Comme partout, le mercure est descendu très bas sur les Charentes durant les nuits du week-end du 4 avril. Mais contrairement à l’année dernière, on use dans les campagnes de l’expression « plus de peur que de mal ». En ce mardi 5 avril, ce sont davantage les cerisiers qui noircissent que les bourgeons d’ugni blanc qui étaient à peine sortis, sachant que l’ugni blanc couvre 99% de l’appellation. Ce sont des généralités et l’épanouissement de la vigne dans les prochains jours donnera une lecture plus précise. « A priori, l’ugni blanc nous a sauvés du pire, son caractère tardif est une chance, il ne fallait pas que ce froid intervienne quinze ou vingt jours plus tard comme l’an passé, sans quoi ça aurait été une catastrophe », souligne Patrice Piveteau, le directeur général de la maison Frapin, sise à Segonzac. Toutefois, on reste prudent car la plante peut réagir négativement à ce gel dans les jours à venir. « Quelques bourgeons avaient débourré mais la plupart étaient encore dans leur protection, mais il suffit que les écailles soient légèrement ouvertes pour engager des pertes que l’on ne voit que plus tard », ajoute Patrice Piveteau. Aux quatre coins de l’AOC, on a enregistré jusqu’ – 4°C. De fait, concernant les cépages comme le chardonnay, le merlot ou le colombard, utilisés pour l’élaboration du pineau et des vins charentais, ce n’est pas la même musique.
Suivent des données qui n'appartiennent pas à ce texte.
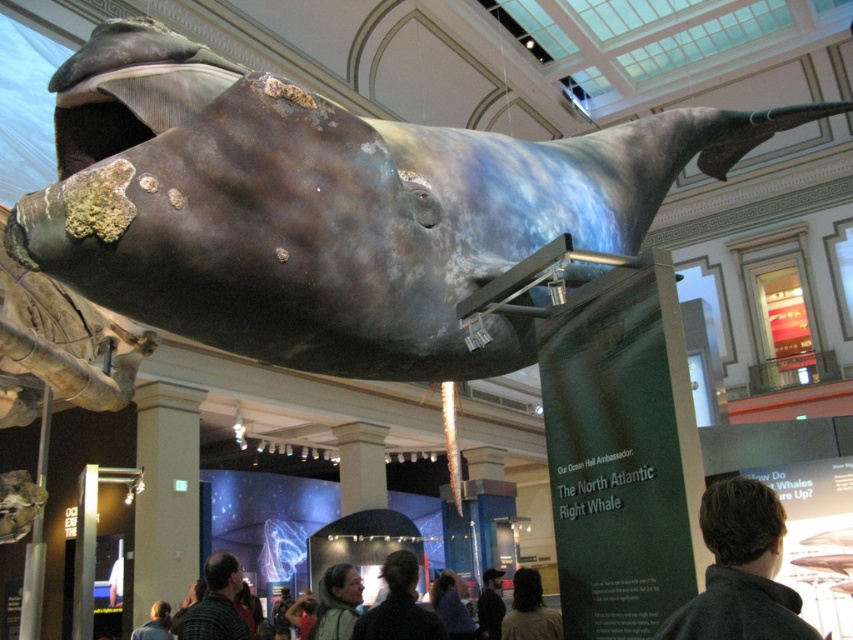 Question: Which of these objects is positioned closest to the shiny dark gray whale at center?

Choices:
 (A) dark gray sweater at lower center
 (B) gray wool sweater at lower center
 (C) dark brown sweater at lower left
 (D) blue-gray fabric jacket at center

Answer: (A)

Question: Does gray wool sweater at lower center lie in front of brown hair at lower center?

Choices:
 (A) no
 (B) yes

Answer: (B)

Question: Can you confirm if dark gray sweater at lower center is positioned to the right of brown hair at lower center?

Choices:
 (A) no
 (B) yes

Answer: (A)

Question: Estimate the real-world distances between objects in this image. Which object is farther from the gray wool sweater at lower center?

Choices:
 (A) dark brown hair at lower center
 (B) dark gray sweater at center
 (C) dark brown sweater at lower left
 (D) brown hair at lower center

Answer: (B)

Question: Observing the image, what is the correct spatial positioning of dark gray sweater at lower center in reference to dark brown hair at center?

Choices:
 (A) above
 (B) below

Answer: (B)

Question: Among these objects, which one is nearest to the camera?

Choices:
 (A) dark brown sweater at lower left
 (B) dark gray sweater at lower center
 (C) dark brown leather jacket at center
 (D) brown hair at lower center

Answer: (B) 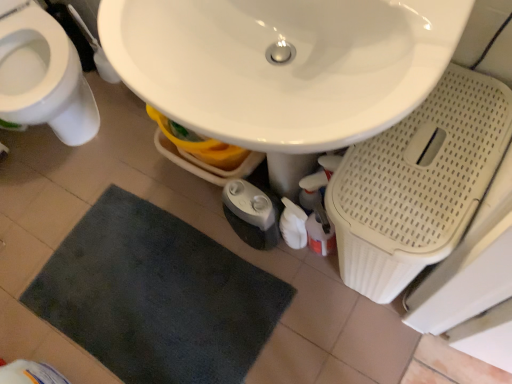 At what (x,y) coordinates should I click in order to perform the action: click on empty space that is ontop of dark gray plush bath mat at lower center (from a real-world perspective). Please return your answer as a coordinate pair (x, y). Looking at the image, I should click on (154, 299). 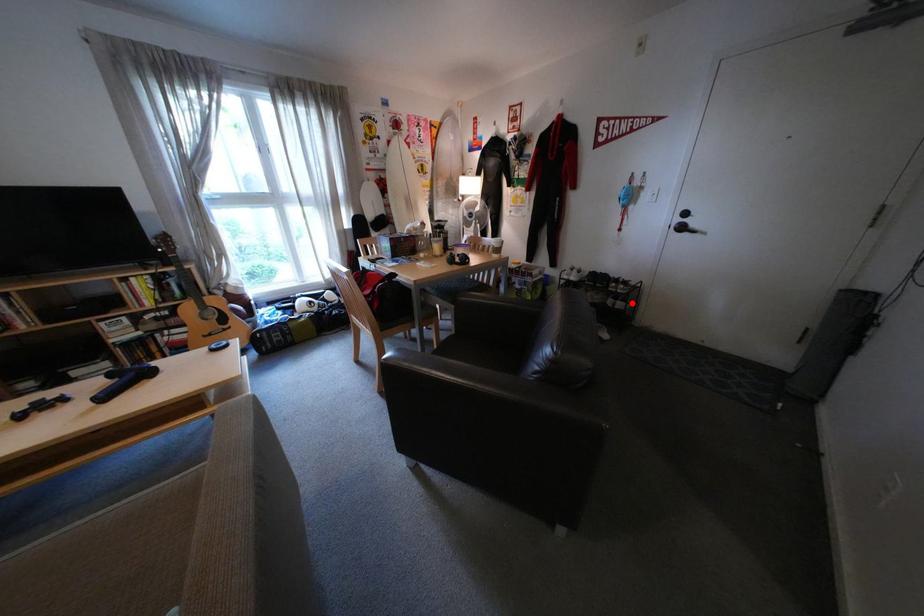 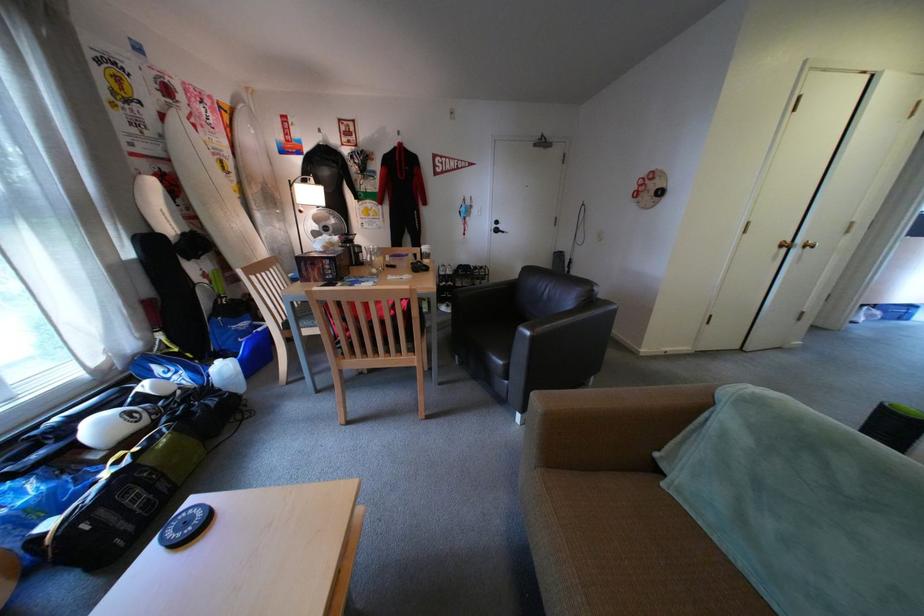 Question: A red point is marked in image1. In image2, is the corresponding 3D point closer to the camera or farther? Reply with the corresponding letter.

Choices:
 (A) The corresponding 3D point is closer.
 (B) The corresponding 3D point is farther.

Answer: (B)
Pascal Favre, le vigneron de l’Île d’Oléron, craint le pire : « J’attends encore quelques jours pour en savoir plus mais je suis déjà très pessimiste, les chardonnays sont morts, les sauvignons sont largement impactés, les colombards, les merlots et les cabernets francs sont touchés, je pense perdre davantage que l’an passé alors que j’avais perdu autour de 50%… ». Contrairement à l’an passé, les vignerons gardent de l’espoir quant au développement des contre-bourgeons qui peuvent encore apparaître. A suivre.